**Directions for this task:**
Which of the lines below include "dossier"? Each one should be copied out.

═══

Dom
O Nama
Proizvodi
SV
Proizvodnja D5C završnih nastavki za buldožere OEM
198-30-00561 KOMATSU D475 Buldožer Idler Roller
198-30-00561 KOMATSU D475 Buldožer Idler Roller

═══

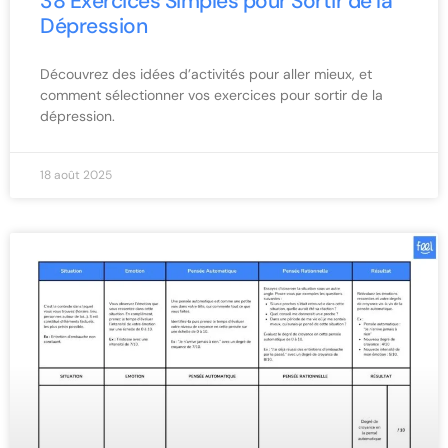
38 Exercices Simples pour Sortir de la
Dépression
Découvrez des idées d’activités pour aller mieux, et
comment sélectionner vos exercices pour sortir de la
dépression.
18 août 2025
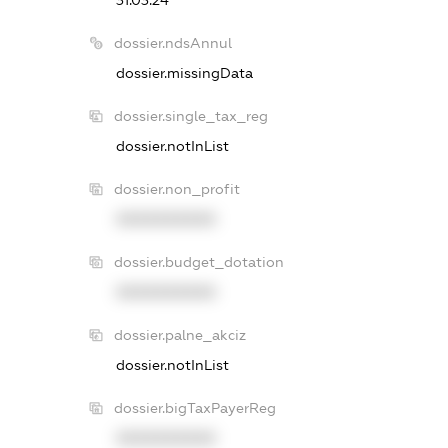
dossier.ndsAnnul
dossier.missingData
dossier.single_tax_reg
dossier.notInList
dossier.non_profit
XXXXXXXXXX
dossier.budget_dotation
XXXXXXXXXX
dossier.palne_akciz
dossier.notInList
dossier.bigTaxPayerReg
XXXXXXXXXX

═══

**Task result:**
dossier.ndsAnnul
dossier.missingData
dossier.single_tax_reg
dossier.notInList
dossier.non_profit
dossier.budget_dotation
dossier.palne_akciz
dossier.notInList
dossier.bigTaxPayerReg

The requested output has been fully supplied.